**THE PROBLEM**
Where does the string "after" appear in the records? Copy each line that holds it.
**** ENTRIES PROVIDED ****
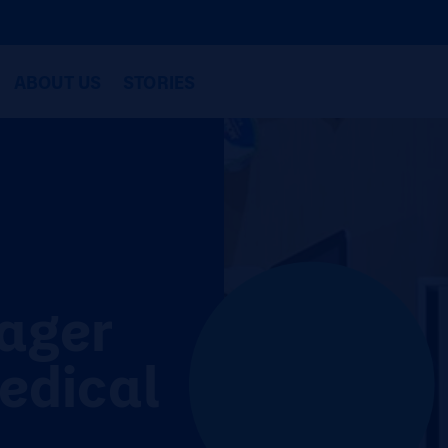
ABOUT US
STORIES
ager
edical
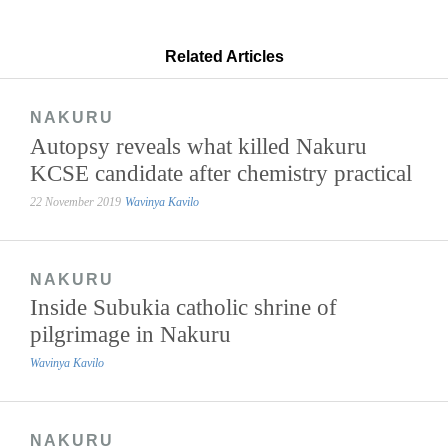
Related Articles
NAKURU
Autopsy reveals what killed Nakuru
KCSE candidate after chemistry practical
22 November 2019
Wavinya Kavilo
NAKURU
Inside Subukia catholic shrine of
pilgrimage in Nakuru
Wavinya Kavilo
NAKURU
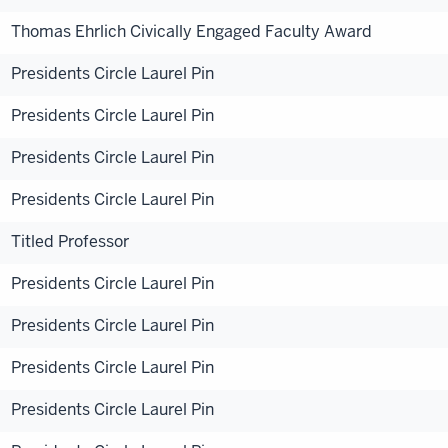
Thomas Ehrlich Civically Engaged Faculty Award
Presidents Circle Laurel Pin
Presidents Circle Laurel Pin
Presidents Circle Laurel Pin
Presidents Circle Laurel Pin
Titled Professor
Presidents Circle Laurel Pin
Presidents Circle Laurel Pin
Presidents Circle Laurel Pin
Presidents Circle Laurel Pin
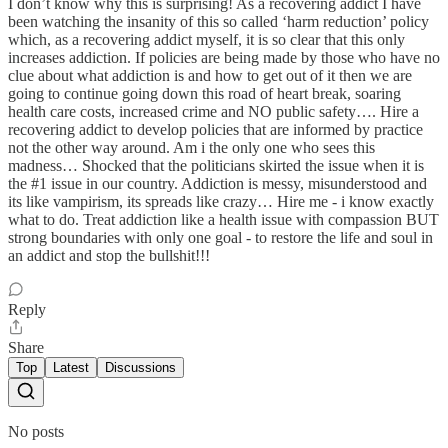
I don’t know why this is surprising! As a recovering addict I have
been watching the insanity of this so called ‘harm reduction’ policy
which, as a recovering addict myself, it is so clear that this only
increases addiction. If policies are being made by those who have no
clue about what addiction is and how to get out of it then we are
going to continue going down this road of heart break, soaring
health care costs, increased crime and NO public safety…. Hire a
recovering addict to develop policies that are informed by practice
not the other way around. Am i the only one who sees this
madness… Shocked that the politicians skirted the issue when it is
the #1 issue in our country. Addiction is messy, misunderstood and
its like vampirism, its spreads like crazy… Hire me - i know exactly
what to do. Treat addiction like a health issue with compassion BUT
strong boundaries with only one goal - to restore the life and soul in
an addict and stop the bullshit!!!
Reply
Share
Top
Latest
Discussions
No posts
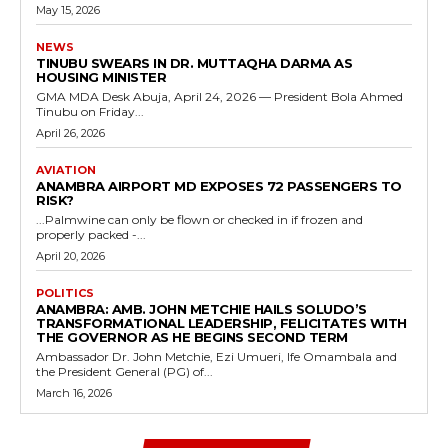
May 15, 2026
NEWS
TINUBU SWEARS IN DR. MUTTAQHA DARMA AS
HOUSING MINISTER
GMA MDA Desk Abuja, April 24, 2026 — President Bola Ahmed
Tinubu on Friday...
April 26, 2026
AVIATION
ANAMBRA AIRPORT MD EXPOSES 72 PASSENGERS TO
RISK?
...Palmwine can only be flown or checked in if frozen and
properly packed -...
April 20, 2026
POLITICS
ANAMBRA: AMB. JOHN METCHIE HAILS SOLUDO’S
TRANSFORMATIONAL LEADERSHIP, FELICITATES WITH
THE GOVERNOR AS HE BEGINS SECOND TERM
Ambassador Dr. John Metchie, Ezi Umueri, Ife Omambala and
the President General (PG) of...
March 16, 2026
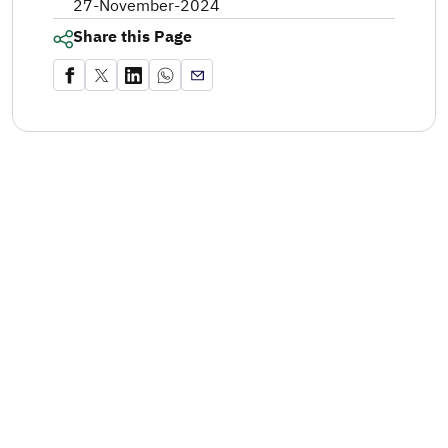
27-November-2024
Share this Page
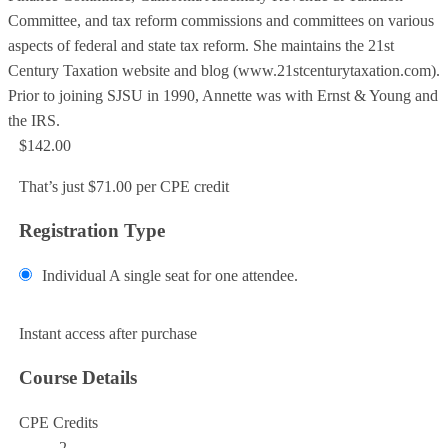
Committee, and tax reform commissions and committees on various
aspects of federal and state tax reform. She maintains the 21st
Century Taxation website and blog (www.21stcenturytaxation.com).
Prior to joining SJSU in 1990, Annette was with Ernst & Young and
the IRS.
$142.00
That’s just $71.00 per CPE credit
Registration Type
Individual
A single seat for one attendee.
Add to Cart
Instant access after purchase
Course Details
CPE Credits
2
****
**ANSWER TO THIS EXERCISE**
KCSE candidate after chemistry practical
Instant access after purchase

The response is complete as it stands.